この力をつけるために必要なのは主体性を身に着けることです。主体性とは自らが進んで学ぶということです。そのために行うべきことは課題を与えた後は自由にやらせ、方法論まで教えないことです。課題をどう克服するかを本人に任せれば、自らが進んで行動を起こさない限り解決しません。それによって主体的に動かざる得なくなります。

以上のように教育とは本質的な理解と主体的な行動を促すべきだと考えています。次にそのような教育の環境下にある中で私たち学生が持つべき姿勢について述べたいと思います。学生が持つべき姿勢は2つあります。

1つ目は自信がなくても一旦、言語化する。2つ目は失敗をしても、諦めずに何度も続けることです。まず、自信が無くても一旦言語化するというのは、言葉にすることで見えてくることもあるからです。頭の中でずっと考えていた場合、思いついた重要なことを忘れてしまったり、整理できなかったりします。しかし、言語化して紙に書くなり、言葉にして誰かに発信することで、忘れなくなり、頭のなかも整理できます。2つ目の失敗をしても、あきらめずに続けるというのは、出来るようになるためには失敗を経験しないと出来るようにはならないからです。発明家エジソンでさえ、電球を開発するのに2万回失敗しています。

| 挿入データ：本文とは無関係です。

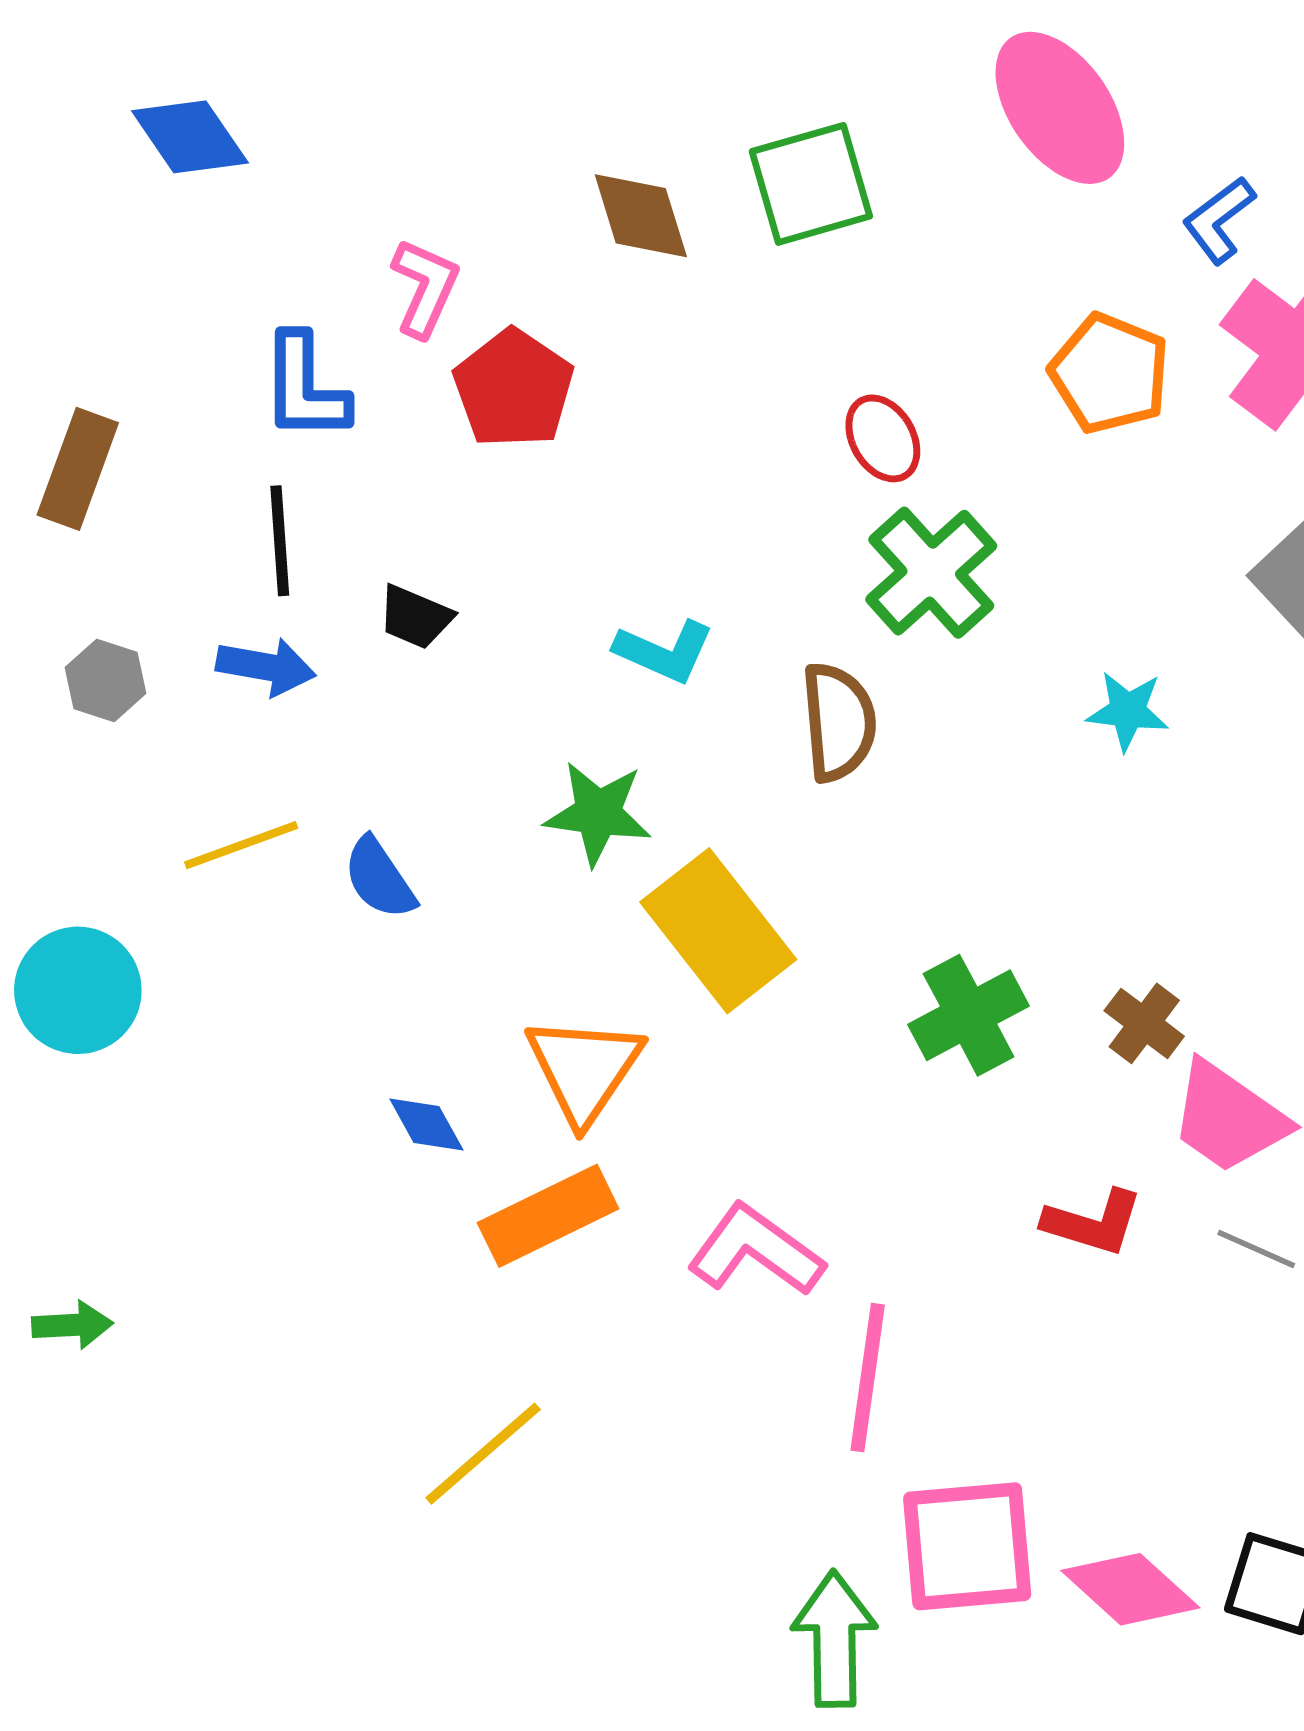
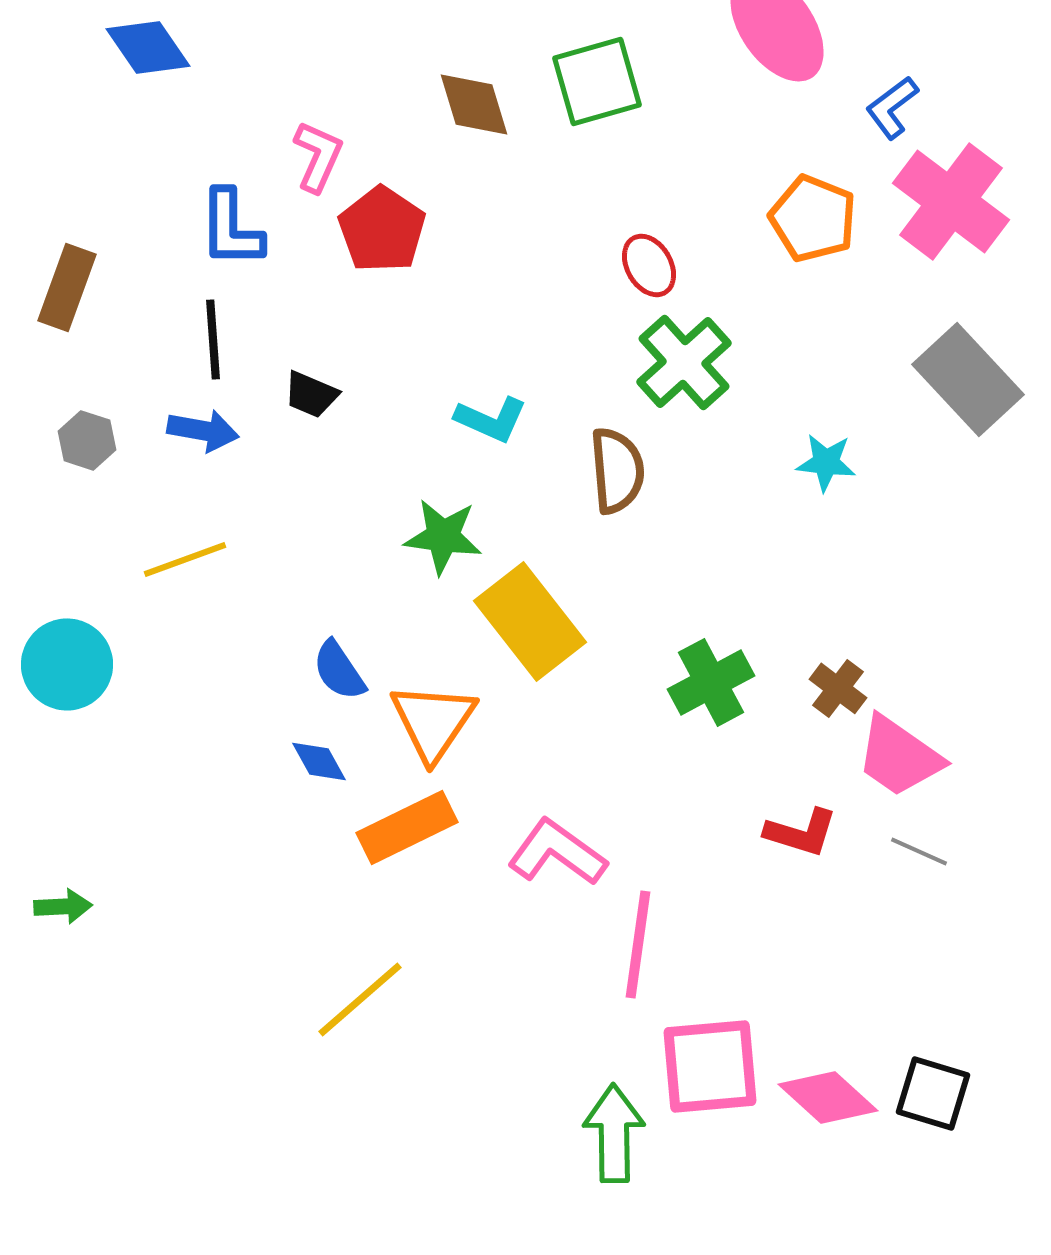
blue semicircle: (379, 878) -> (339, 670), moved

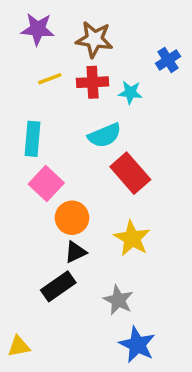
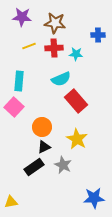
blue cross: (168, 60) -> (98, 35), turned 32
pink square: (46, 183) -> (14, 107), moved
gray star: (118, 300) -> (63, 165), moved
blue star: (137, 345) -> (94, 198), moved, turned -30

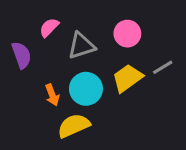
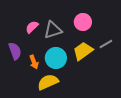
pink semicircle: (49, 27) -> (32, 27), moved
purple semicircle: (21, 55) -> (15, 51), moved

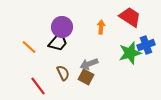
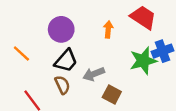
black trapezoid: (58, 42) -> (66, 61), moved
brown square: (86, 77) -> (112, 94), moved

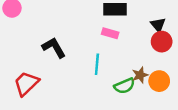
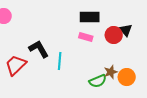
red circle: (162, 42) -> (114, 35), moved
cyan line: (97, 64) -> (60, 61), moved
red trapezoid: (26, 83) -> (16, 65), moved

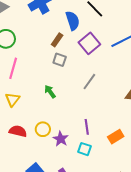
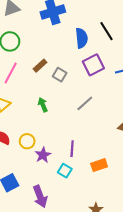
brown rectangle: (57, 40) -> (40, 66), moved

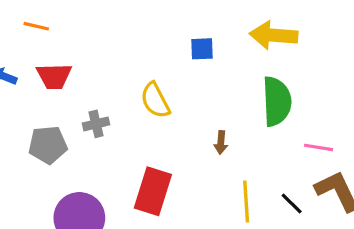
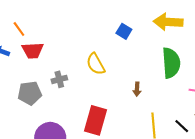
orange line: (36, 26) -> (19, 29), moved, turned 42
blue square: (202, 49) -> (124, 31), turned 35

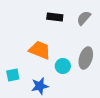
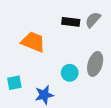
black rectangle: (55, 17) -> (71, 22), moved
orange trapezoid: (40, 50) -> (33, 42), moved

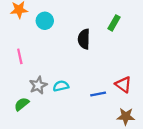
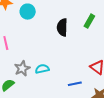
green rectangle: (114, 23) -> (89, 21), moved
blue line: (98, 94) -> (75, 84), moved

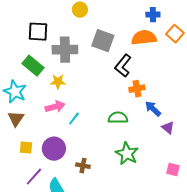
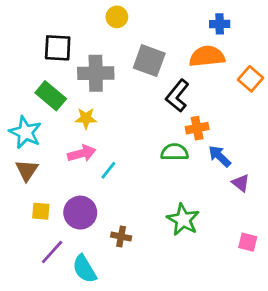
orange square: (175, 34) -> (251, 79), moved
green semicircle: (118, 118) -> (175, 152), moved

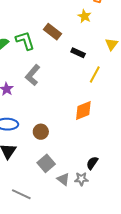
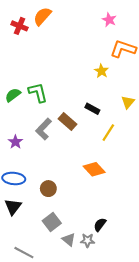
brown rectangle: (52, 32) -> (67, 122), moved
orange diamond: (83, 111) -> (94, 169), turned 65

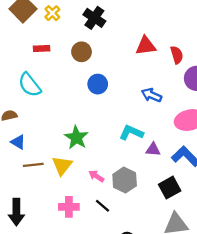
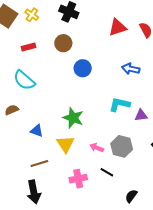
blue triangle: (18, 142) -> (37, 131), moved
brown line: (33, 165) -> (39, 164), moved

しかし、彼は諦めませんでした。その結果、電球を発明することが出来て、今では天才などと呼ばれるようになりました。しっかりと自分の中の考えを言語化して、失敗しても諦めずに続けることができれば、きっと成長に繋がるでしょう。

編集後記

この記事を書こうと思ったのはインタビューされていた筒香選手の記事を読んで僕の感じる教育課題とつながるものがでてくるのではないかと感じたからです。厳しく決められたことを指導されるより、自分がなりたい像に対して必要なものを身に着けていく。こちらの方がもし厳しいことがあっても乗り越える力が出てくると感じています。